Now, lets see how CNN process can be applied to NLP.

Neural networks can only learn to find patterns in numerical data and so, before we feed a text into a neural network as input, we have to convert each word into a numerical value. It starts with an input sentence broken up into words and transformed to word embeddings - low-dimensional representations generated by models like word2vec or GloVe or by using a custom embedding layer. The text is organized into a matrix, with each row representing a word embedding for the word. The CNN’s convolutional layer “scans” the text like it would an image, breaks it down into feature. 
The following image illustrates how the convolutional “filter” slides over a sentence, three words at a time. This is called a 1D convolution because the kernel is moving in only one dimension. It computes an element-wise product of the weights of each word, multiplied by the weights assigned to the convolutional filter. The resultant output will be a feature vector that contains about as many values as there were in input embeddings, so the input sequence size does matter.

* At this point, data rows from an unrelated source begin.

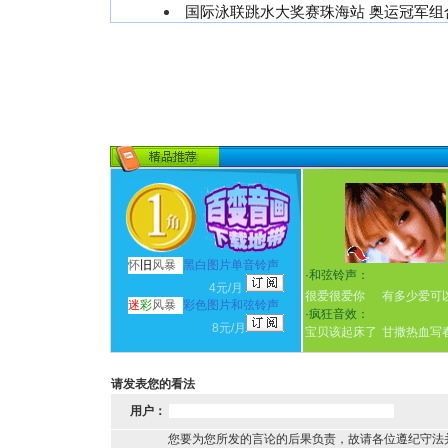
国际泳联跳水大奖赛珠海站 奥运冠军组
怀
旧
风暴
黑白图片单音铃声
·
和弦铃声：
4元/月
很爱很爱你
有多少爱可
迷
彩
风暴
彩色图片和弦铃声
·
疯狂音效：
8元/月
宝贝该起床了
甘撒热血写
请发表您的看法
用户：
您要为您所发的言论的后果负责，故请各位遵纪守法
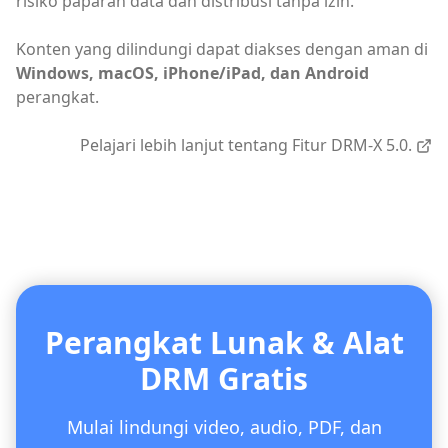
risiko paparan data dan distribusi tanpa izin.
Konten yang dilindungi dapat diakses dengan aman di
Windows, macOS, iPhone/iPad, dan Android
perangkat.
Pelajari lebih lanjut tentang Fitur DRM-X 5.0.
Perangkat Lunak & Alat
DRM Gratis
Mulai lindungi video, audio, PDF, dan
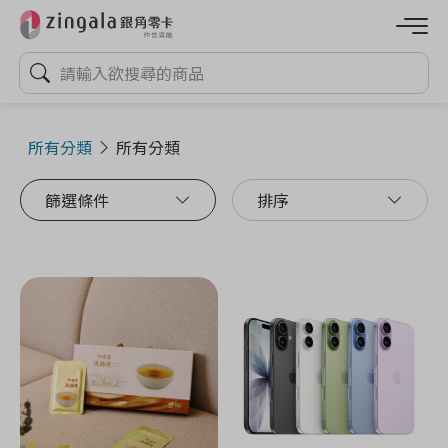
所有分類
所有分類
篩選條件
排序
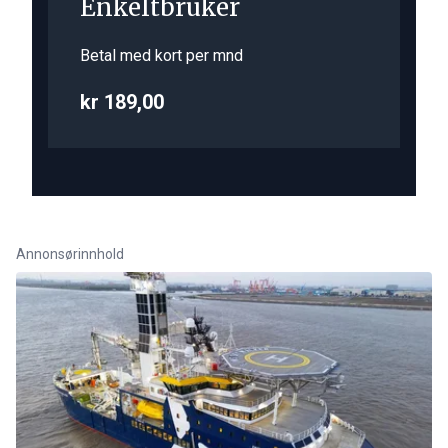
Enkeltbruker
Betal med kort per mnd
kr 189,00
Annonsørinnhold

A convolutional neural network will include many of these kernels (filters), and, as the network trains, these kernel weights are learned. Each kernel is designed to look at a word, and surrounding word(s) in a sequential window, and output a value that captures something about that phrase. In this way, the convolution operation can be viewed as window-based feature extraction.


We'll be building a machine learning model to go from once sequence to another, using PyTorch and TorchText. This will be done on German to English translations, but the models can be applied to any problem that involves going from one sequence to another, such as summarization, i.e. going from a sequence to a shorter sequence in the same language.
Before we delve deep into the code, lets first understand the model architecture as mentioned in the paper.
Lets recall our general RNN based encoder decoder model, 




We use our encoder (green) over the embedded source sequence (yellow) to create a context vector (red). We then use that context vector with the decoder (blue) and a linear layer (purple) to generate the target sentence.

How convolutional sequence to sequence model work?

An architecture proposed by authors for sequence to sequence modeling is entirely convolutional. Below diagram outlines the structure of convolutional sequence to sequence model.


Like any RNN based sequence to sequence structure CNN based model uses encoder decoder architecture, however here both encoder and decoder are composed of stacked convolutional layers with a special type of activation function called Gated Linear Units. In the middle there is a attention function. The encoder extracts features from the source sequence, while decoder learns to estimate the function that maps the encoders hidden state and its previous generated words to the next word. The attention tells the decoder which hidden states of the encoder to focus on.

 
A concept of positional embedding, is been introduced in this model. Well, what do we mean by positional embedding?
In CNN, we process all the words in a sequence simultaneously, it is impossible to capture the sequence order information like we do in RNNs (a timeseries based model). In order to use the sequence information of the sequence, the absolute position information of the tokens needs to be injected into the model and we need to explicity sent this information to the network.  This works just like a regular word embedding but instead of mapping words, it maps the absolute position of a word to a dense vector. The position embeding output will be added on the word embeding. With this additional information, the model knows which part of the context it is handling.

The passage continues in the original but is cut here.